— STUDY MATERIAL —
┄┄┄┄┄┄┄┄┄┄┄┄┄┄┄┄┄┄┄┄

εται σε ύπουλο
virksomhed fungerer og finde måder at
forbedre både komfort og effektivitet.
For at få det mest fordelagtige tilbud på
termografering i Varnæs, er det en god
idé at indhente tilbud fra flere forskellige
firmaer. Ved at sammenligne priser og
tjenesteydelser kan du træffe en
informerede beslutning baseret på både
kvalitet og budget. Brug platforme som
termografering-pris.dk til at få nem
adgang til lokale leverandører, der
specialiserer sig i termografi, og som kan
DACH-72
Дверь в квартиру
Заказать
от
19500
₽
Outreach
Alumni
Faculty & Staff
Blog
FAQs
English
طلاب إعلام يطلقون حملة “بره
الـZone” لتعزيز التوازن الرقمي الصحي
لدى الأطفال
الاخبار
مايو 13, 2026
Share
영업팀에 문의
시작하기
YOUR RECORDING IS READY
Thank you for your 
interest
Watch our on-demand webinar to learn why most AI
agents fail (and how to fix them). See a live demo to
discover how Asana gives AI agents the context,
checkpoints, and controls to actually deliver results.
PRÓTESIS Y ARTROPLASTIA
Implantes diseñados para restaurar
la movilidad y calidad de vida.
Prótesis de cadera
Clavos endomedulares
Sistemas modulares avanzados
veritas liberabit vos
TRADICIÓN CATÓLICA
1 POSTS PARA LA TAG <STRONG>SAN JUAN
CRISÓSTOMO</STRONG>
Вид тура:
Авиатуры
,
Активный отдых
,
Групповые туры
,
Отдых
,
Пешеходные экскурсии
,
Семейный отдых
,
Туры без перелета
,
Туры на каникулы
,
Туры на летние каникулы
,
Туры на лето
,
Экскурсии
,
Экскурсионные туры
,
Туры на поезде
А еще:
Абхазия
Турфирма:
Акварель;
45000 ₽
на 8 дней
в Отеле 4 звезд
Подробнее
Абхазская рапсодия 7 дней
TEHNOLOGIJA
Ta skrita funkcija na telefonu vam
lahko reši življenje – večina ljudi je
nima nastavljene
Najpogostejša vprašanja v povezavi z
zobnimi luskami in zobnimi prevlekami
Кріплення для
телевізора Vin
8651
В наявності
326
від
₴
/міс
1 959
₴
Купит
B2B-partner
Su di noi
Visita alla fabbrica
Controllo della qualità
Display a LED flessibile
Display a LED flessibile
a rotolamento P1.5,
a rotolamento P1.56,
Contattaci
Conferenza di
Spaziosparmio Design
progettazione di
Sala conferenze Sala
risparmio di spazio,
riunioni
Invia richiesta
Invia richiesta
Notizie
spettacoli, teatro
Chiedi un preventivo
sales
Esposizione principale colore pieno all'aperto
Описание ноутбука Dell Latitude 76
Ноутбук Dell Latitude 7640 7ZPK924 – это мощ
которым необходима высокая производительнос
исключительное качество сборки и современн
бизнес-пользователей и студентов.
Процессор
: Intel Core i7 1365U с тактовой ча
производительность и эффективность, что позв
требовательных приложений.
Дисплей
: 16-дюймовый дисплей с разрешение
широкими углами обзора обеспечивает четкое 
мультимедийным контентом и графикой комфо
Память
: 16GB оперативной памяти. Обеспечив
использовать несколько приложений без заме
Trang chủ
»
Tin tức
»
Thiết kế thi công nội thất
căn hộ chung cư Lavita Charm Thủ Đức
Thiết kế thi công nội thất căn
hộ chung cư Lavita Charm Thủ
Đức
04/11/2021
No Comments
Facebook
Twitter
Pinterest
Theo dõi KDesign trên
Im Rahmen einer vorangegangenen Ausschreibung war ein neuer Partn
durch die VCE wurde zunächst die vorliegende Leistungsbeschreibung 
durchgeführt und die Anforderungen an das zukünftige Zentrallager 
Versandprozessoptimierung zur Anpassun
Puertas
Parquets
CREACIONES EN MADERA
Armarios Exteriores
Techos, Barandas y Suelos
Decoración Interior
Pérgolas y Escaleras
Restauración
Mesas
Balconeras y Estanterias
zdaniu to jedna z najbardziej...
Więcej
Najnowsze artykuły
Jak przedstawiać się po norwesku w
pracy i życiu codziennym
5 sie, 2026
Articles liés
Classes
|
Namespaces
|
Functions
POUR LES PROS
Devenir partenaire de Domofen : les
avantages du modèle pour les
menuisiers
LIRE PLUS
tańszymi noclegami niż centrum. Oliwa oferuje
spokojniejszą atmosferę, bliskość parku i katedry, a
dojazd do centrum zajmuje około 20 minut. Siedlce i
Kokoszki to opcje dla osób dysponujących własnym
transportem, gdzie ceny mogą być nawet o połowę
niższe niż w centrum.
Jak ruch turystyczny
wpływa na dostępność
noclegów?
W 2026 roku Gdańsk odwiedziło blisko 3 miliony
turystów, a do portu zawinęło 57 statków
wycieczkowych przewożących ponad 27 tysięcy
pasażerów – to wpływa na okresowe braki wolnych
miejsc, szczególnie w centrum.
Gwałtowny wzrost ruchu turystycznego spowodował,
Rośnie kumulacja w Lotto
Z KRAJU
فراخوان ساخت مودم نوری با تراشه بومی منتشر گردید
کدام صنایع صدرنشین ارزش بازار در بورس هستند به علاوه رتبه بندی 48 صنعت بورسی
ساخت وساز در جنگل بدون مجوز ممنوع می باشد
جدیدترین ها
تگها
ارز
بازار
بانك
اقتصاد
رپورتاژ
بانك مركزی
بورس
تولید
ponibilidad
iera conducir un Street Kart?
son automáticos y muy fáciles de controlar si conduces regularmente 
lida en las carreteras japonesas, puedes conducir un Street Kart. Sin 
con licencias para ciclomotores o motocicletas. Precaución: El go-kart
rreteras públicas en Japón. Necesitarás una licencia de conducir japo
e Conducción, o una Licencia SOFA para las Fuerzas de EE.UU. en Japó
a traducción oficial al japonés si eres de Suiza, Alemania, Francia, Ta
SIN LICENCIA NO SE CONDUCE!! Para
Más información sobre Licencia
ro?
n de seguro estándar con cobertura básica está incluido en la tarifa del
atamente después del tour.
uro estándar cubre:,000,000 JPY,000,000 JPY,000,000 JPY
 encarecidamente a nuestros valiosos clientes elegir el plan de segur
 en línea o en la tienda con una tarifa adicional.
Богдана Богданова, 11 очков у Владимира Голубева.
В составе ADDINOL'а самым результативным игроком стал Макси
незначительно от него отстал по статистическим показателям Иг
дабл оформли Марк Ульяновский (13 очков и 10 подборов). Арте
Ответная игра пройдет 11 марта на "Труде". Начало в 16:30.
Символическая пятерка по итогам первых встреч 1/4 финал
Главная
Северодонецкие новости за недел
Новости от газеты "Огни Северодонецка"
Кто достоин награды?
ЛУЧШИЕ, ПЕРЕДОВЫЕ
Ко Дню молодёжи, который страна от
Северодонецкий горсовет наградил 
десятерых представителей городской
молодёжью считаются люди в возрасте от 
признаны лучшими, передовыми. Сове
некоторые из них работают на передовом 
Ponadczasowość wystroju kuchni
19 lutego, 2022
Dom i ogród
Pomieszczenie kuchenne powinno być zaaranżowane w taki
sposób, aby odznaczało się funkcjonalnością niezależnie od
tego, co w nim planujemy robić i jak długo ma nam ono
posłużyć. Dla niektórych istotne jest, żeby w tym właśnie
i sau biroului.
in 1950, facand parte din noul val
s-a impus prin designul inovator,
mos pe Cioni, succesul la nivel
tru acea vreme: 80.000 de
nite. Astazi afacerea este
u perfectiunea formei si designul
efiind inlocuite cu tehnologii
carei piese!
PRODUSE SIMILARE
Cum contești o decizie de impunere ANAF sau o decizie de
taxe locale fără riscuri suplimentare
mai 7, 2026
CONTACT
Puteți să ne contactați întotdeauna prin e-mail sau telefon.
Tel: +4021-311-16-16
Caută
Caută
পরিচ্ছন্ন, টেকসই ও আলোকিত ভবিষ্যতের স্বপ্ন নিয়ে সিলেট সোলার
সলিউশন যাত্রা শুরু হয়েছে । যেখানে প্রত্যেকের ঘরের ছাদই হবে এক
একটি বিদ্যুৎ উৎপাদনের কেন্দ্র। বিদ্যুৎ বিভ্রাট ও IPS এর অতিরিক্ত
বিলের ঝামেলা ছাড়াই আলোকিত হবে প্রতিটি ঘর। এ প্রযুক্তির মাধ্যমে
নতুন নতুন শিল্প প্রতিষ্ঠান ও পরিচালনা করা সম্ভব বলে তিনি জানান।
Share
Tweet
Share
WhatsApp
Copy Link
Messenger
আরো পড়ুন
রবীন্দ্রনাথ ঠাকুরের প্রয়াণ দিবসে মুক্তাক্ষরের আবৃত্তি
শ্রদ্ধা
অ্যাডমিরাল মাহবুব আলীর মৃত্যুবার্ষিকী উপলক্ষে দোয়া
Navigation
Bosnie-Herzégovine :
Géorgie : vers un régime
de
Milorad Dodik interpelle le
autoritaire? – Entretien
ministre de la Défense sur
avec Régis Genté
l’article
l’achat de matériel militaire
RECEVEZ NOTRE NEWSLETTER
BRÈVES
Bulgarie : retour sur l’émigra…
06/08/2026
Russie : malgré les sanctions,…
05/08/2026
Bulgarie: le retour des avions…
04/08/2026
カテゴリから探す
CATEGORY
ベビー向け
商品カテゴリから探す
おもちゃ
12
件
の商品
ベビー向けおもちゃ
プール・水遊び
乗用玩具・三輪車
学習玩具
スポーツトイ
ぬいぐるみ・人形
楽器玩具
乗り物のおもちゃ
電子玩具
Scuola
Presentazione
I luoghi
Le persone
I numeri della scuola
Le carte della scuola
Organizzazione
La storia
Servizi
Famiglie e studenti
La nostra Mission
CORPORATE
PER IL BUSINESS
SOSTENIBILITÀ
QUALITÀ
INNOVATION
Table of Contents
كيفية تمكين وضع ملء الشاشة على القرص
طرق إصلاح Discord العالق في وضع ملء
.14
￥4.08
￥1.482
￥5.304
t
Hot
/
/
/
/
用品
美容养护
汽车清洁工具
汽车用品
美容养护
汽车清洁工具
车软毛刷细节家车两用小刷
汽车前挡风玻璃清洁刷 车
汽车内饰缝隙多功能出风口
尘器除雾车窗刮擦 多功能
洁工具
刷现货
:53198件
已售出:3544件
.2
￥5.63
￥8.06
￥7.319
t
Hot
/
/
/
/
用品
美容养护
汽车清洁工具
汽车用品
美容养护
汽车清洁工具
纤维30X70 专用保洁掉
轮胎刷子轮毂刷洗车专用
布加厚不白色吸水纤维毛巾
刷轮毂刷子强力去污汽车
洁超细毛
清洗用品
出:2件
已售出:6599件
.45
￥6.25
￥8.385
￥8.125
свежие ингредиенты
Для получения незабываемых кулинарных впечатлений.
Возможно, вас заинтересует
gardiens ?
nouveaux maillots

┄┄┄┄┄┄┄┄┄┄┄┄┄┄┄┄┄┄┄┄

— WHAT NEEDS TO BE DONE —
Your reply must be one number, namely how many lines of the material above contain the string "rotolamento".

— EXERCISE RESPONSE —
2